▶ [Records shown]:

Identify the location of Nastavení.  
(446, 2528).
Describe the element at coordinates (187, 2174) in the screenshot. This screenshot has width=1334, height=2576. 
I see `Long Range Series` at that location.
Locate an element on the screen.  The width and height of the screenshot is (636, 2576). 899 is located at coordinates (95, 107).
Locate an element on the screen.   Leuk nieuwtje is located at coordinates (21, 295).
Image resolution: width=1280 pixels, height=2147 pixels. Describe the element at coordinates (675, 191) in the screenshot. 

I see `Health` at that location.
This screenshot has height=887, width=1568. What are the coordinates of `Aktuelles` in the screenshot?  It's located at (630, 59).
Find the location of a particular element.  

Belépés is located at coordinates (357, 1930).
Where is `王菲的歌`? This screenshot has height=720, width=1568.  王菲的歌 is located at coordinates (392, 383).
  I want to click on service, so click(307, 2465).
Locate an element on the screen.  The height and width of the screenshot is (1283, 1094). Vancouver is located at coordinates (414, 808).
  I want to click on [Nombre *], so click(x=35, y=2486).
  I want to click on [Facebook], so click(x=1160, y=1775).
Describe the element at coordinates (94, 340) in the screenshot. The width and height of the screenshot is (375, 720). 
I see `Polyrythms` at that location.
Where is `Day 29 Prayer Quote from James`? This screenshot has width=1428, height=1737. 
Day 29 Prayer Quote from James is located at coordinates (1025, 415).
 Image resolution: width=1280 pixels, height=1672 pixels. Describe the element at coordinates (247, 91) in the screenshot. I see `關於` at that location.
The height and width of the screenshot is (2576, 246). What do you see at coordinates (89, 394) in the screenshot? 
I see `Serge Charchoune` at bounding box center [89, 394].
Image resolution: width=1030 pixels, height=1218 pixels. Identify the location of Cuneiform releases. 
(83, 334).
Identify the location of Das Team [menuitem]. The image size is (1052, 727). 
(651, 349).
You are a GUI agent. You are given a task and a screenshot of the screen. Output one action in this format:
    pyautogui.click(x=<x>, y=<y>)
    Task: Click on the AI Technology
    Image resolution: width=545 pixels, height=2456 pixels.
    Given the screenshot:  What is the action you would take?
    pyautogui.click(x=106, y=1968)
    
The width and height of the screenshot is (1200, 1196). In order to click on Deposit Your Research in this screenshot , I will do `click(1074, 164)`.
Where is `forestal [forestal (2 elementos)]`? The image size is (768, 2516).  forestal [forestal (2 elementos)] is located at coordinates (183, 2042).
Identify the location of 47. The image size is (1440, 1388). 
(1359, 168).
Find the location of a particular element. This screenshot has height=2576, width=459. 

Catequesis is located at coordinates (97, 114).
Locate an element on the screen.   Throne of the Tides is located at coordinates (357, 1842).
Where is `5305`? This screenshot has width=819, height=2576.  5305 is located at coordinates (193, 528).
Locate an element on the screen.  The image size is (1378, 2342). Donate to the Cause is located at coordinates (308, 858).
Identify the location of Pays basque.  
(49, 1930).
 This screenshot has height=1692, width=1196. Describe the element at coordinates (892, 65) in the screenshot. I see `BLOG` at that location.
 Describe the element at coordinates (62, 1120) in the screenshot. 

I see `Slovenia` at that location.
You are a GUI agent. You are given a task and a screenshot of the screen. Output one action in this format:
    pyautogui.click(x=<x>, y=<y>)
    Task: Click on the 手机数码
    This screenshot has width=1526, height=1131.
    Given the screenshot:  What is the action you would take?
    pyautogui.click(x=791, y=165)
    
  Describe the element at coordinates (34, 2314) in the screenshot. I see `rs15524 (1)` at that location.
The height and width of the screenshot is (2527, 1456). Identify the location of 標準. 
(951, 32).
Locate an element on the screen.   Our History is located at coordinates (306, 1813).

▶ [Work to complete]: Please repeat the material above word for word.

▶ [Written response]:
Identify the location of Nastavení.  
(446, 2528).
Describe the element at coordinates (187, 2174) in the screenshot. This screenshot has width=1334, height=2576. 
I see `Long Range Series` at that location.
Locate an element on the screen.  The width and height of the screenshot is (636, 2576). 899 is located at coordinates (95, 107).
Locate an element on the screen.   Leuk nieuwtje is located at coordinates (21, 295).
Image resolution: width=1280 pixels, height=2147 pixels. Describe the element at coordinates (675, 191) in the screenshot. 

I see `Health` at that location.
This screenshot has height=887, width=1568. What are the coordinates of `Aktuelles` in the screenshot?  It's located at (630, 59).
Find the location of a particular element.  

Belépés is located at coordinates (357, 1930).
Where is `王菲的歌`? This screenshot has height=720, width=1568.  王菲的歌 is located at coordinates (392, 383).
  I want to click on service, so click(307, 2465).
Locate an element on the screen.  The height and width of the screenshot is (1283, 1094). Vancouver is located at coordinates (414, 808).
  I want to click on [Nombre *], so click(x=35, y=2486).
  I want to click on [Facebook], so click(x=1160, y=1775).
Describe the element at coordinates (94, 340) in the screenshot. The width and height of the screenshot is (375, 720). 
I see `Polyrythms` at that location.
Where is `Day 29 Prayer Quote from James`? This screenshot has width=1428, height=1737. 
Day 29 Prayer Quote from James is located at coordinates (1025, 415).
 Image resolution: width=1280 pixels, height=1672 pixels. Describe the element at coordinates (247, 91) in the screenshot. I see `關於` at that location.
The height and width of the screenshot is (2576, 246). What do you see at coordinates (89, 394) in the screenshot? 
I see `Serge Charchoune` at bounding box center [89, 394].
Image resolution: width=1030 pixels, height=1218 pixels. Identify the location of Cuneiform releases. 
(83, 334).
Identify the location of Das Team [menuitem]. The image size is (1052, 727). 
(651, 349).
You are a GUI agent. You are given a task and a screenshot of the screen. Output one action in this format:
    pyautogui.click(x=<x>, y=<y>)
    Task: Click on the AI Technology
    Image resolution: width=545 pixels, height=2456 pixels.
    Given the screenshot:  What is the action you would take?
    pyautogui.click(x=106, y=1968)
    
The width and height of the screenshot is (1200, 1196). In order to click on Deposit Your Research in this screenshot , I will do `click(1074, 164)`.
Where is `forestal [forestal (2 elementos)]`? The image size is (768, 2516).  forestal [forestal (2 elementos)] is located at coordinates (183, 2042).
Identify the location of 47. The image size is (1440, 1388). 
(1359, 168).
Find the location of a particular element. This screenshot has height=2576, width=459. 

Catequesis is located at coordinates (97, 114).
Locate an element on the screen.   Throne of the Tides is located at coordinates (357, 1842).
Where is `5305`? This screenshot has width=819, height=2576.  5305 is located at coordinates (193, 528).
Locate an element on the screen.  The image size is (1378, 2342). Donate to the Cause is located at coordinates (308, 858).
Identify the location of Pays basque.  
(49, 1930).
 This screenshot has height=1692, width=1196. Describe the element at coordinates (892, 65) in the screenshot. I see `BLOG` at that location.
 Describe the element at coordinates (62, 1120) in the screenshot. 

I see `Slovenia` at that location.
You are a GUI agent. You are given a task and a screenshot of the screen. Output one action in this format:
    pyautogui.click(x=<x>, y=<y>)
    Task: Click on the 手机数码
    This screenshot has width=1526, height=1131.
    Given the screenshot:  What is the action you would take?
    pyautogui.click(x=791, y=165)
    
  Describe the element at coordinates (34, 2314) in the screenshot. I see `rs15524 (1)` at that location.
The height and width of the screenshot is (2527, 1456). Identify the location of 標準. 
(951, 32).
Locate an element on the screen.   Our History is located at coordinates (306, 1813).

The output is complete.